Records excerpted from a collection
----

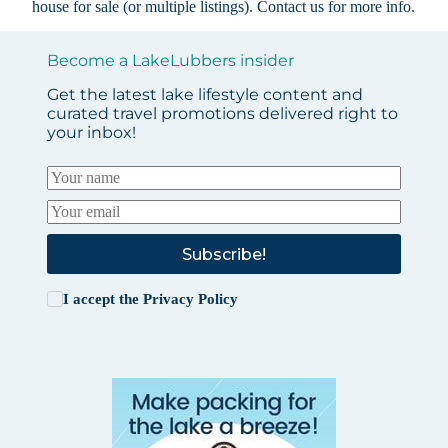
house for sale (or multiple listings).
Contact us
for more info.
Become a LakeLubbers insider
Get the latest lake lifestyle content and
curated travel promotions delivered right to
your inbox!
Subscribe!
I accept the
Privacy Policy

----

> _Required action_
Copy every record above exactly as written, but leave out the pictures.

> _Output below_
house for sale (or multiple listings).
Contact us
for more info.
Become a LakeLubbers insider
Get the latest lake lifestyle content and
curated travel promotions delivered right to
your inbox!
Subscribe!
I accept the
Privacy Policy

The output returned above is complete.